# DATA FOR PROCESSING
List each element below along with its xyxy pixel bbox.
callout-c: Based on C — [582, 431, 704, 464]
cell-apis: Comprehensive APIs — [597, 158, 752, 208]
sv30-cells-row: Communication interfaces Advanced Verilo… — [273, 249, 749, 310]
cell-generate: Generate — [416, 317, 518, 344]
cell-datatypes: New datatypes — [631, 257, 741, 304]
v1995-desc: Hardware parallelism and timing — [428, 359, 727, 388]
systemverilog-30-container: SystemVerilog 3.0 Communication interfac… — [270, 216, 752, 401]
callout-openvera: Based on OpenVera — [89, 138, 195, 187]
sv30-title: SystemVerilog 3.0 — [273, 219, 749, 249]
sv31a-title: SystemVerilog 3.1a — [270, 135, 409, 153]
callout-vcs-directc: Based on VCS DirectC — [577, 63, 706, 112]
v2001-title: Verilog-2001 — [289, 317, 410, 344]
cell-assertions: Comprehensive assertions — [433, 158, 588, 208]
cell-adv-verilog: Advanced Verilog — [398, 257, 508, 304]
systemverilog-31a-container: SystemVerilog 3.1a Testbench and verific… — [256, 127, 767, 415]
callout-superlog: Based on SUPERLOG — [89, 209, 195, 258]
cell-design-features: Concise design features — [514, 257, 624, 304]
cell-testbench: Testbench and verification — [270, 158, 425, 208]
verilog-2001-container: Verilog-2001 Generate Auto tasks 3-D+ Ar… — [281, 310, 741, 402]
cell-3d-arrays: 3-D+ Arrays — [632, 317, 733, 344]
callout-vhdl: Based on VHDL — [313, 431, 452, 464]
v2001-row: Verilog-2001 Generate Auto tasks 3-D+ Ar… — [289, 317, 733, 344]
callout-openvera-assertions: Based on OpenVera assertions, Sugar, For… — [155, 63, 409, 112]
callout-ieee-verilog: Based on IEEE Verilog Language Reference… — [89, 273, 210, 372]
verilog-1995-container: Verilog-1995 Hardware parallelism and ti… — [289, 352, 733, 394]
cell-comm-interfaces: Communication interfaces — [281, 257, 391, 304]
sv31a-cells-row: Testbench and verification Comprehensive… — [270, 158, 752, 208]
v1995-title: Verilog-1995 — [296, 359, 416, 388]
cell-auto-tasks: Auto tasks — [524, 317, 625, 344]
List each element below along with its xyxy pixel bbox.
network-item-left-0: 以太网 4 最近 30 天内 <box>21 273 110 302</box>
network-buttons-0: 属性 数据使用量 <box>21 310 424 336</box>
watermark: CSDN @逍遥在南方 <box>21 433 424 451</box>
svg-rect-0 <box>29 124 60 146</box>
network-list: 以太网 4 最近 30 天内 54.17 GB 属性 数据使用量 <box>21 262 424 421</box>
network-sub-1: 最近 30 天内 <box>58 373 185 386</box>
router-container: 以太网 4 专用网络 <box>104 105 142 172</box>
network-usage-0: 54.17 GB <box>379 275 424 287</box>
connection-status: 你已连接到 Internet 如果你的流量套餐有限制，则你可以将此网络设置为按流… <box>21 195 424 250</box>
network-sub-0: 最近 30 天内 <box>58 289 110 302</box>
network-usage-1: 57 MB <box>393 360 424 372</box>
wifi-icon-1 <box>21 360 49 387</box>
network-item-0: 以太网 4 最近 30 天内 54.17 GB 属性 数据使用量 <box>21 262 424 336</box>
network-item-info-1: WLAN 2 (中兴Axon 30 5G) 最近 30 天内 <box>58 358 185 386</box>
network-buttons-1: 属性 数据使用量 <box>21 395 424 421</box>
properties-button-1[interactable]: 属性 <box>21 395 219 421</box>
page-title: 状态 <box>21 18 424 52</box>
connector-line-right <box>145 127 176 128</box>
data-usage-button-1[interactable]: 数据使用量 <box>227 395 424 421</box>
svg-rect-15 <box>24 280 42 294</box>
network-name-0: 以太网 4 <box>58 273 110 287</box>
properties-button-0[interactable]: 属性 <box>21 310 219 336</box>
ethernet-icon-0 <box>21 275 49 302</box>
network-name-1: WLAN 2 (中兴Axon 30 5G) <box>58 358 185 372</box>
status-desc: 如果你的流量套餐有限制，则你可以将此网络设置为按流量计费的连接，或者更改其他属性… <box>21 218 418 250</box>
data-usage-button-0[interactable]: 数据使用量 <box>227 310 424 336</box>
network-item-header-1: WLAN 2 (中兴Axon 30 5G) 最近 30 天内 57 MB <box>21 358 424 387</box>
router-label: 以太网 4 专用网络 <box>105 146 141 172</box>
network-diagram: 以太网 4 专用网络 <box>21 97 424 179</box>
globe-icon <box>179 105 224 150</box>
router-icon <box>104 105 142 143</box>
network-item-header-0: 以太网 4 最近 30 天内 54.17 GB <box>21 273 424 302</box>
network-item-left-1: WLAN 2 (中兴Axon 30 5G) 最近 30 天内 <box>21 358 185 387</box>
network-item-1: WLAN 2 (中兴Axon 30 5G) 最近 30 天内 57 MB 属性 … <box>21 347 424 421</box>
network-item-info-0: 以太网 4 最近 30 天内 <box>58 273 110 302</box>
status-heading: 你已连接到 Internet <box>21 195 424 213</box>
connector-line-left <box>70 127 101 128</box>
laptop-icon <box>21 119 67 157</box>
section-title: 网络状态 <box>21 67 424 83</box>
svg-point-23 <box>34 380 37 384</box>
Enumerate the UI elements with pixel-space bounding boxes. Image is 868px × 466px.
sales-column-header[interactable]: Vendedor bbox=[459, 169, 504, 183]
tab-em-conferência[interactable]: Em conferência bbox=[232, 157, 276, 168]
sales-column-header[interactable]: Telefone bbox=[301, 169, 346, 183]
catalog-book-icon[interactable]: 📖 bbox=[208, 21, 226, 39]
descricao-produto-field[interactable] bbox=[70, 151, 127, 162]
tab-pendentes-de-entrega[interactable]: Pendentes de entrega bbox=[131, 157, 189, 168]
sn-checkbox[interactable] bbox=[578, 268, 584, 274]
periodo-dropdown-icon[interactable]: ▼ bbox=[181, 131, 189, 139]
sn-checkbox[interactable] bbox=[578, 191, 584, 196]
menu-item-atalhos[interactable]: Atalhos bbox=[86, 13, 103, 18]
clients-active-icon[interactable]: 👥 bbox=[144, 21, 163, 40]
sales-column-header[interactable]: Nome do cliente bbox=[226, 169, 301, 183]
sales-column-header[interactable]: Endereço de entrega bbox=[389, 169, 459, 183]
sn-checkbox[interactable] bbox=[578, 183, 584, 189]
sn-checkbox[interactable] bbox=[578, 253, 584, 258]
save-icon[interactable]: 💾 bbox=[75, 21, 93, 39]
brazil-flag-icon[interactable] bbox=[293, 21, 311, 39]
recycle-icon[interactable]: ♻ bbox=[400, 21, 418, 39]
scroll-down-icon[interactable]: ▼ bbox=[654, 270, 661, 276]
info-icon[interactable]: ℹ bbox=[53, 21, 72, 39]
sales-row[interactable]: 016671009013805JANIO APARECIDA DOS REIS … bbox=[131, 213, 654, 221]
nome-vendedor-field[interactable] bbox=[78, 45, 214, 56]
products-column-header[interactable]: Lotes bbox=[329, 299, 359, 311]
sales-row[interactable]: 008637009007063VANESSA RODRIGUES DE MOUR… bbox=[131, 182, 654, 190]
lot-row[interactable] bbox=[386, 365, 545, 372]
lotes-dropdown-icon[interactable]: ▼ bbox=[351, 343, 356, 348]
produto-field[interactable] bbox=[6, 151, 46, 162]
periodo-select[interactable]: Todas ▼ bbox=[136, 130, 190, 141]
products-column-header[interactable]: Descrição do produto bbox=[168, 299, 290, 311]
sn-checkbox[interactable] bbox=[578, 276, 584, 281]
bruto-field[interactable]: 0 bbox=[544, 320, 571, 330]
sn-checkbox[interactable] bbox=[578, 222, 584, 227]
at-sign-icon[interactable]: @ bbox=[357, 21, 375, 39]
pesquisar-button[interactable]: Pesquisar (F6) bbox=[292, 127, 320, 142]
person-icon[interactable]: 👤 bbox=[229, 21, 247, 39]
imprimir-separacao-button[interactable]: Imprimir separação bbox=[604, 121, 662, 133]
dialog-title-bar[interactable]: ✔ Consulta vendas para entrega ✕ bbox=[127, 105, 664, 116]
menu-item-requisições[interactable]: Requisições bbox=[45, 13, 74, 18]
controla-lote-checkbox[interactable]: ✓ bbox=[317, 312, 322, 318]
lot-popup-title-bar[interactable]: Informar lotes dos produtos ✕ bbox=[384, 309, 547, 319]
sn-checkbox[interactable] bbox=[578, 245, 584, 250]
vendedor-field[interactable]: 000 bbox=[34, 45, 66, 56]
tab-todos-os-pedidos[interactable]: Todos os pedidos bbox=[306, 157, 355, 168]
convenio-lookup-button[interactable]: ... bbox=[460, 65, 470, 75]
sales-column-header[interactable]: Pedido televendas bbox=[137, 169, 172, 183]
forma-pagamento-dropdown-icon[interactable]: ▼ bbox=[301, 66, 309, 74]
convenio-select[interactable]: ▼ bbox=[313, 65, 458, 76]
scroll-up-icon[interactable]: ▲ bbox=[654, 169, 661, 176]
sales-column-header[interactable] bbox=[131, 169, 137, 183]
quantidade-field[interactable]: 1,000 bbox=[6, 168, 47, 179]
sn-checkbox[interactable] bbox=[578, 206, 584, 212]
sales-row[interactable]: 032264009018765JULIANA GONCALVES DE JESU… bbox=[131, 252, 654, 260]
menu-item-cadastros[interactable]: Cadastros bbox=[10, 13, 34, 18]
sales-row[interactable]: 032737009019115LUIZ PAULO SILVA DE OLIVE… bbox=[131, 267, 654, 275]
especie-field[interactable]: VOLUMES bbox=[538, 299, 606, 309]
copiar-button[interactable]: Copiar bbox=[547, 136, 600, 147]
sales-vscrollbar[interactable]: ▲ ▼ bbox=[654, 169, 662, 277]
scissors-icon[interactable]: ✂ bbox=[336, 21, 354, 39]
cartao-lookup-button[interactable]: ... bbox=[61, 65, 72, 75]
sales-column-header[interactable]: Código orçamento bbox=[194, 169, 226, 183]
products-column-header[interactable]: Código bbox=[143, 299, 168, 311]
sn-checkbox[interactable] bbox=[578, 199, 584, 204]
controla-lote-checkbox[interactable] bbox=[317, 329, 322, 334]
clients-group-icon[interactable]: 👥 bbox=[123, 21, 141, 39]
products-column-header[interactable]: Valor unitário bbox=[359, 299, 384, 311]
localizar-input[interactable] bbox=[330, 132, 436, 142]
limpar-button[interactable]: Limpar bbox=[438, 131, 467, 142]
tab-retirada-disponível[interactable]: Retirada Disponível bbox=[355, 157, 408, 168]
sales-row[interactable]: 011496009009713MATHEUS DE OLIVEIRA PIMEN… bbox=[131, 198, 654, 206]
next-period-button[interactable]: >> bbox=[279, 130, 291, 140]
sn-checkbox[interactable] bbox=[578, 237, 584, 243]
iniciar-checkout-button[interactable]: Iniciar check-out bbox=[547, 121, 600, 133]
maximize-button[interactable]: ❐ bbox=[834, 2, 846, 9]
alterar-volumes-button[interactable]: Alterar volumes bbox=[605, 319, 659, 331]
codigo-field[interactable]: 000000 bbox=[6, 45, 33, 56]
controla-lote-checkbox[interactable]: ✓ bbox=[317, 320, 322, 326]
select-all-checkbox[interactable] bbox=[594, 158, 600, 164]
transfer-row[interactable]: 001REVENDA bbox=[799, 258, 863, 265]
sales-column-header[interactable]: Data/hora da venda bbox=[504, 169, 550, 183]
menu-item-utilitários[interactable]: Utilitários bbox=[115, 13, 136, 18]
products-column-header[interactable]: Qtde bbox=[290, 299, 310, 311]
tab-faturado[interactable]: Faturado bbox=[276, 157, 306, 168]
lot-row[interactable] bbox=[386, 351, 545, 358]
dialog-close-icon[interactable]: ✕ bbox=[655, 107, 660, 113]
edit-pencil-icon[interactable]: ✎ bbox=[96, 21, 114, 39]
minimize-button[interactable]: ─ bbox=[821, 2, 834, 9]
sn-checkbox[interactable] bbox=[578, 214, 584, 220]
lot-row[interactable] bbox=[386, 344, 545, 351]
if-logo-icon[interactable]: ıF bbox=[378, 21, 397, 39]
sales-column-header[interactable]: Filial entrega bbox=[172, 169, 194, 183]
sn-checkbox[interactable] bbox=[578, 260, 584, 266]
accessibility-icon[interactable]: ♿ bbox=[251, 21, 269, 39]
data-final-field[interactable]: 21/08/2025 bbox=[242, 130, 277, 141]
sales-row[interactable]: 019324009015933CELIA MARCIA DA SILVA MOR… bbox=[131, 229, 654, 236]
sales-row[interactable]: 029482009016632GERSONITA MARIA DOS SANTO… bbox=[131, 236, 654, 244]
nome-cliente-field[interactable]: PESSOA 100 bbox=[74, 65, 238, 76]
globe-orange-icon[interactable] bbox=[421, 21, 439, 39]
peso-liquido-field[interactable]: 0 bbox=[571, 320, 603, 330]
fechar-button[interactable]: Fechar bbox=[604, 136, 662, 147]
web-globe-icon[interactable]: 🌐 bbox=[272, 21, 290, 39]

# WORK TASK
Using the material above, report each line where "Hardware" occurs.

# EXERCISE RESPONSE
v1995-desc: Hardware parallelism and timing — [428, 359, 727, 388]
verilog-1995-container: Verilog-1995 Hardware parallelism and ti… — [289, 352, 733, 394]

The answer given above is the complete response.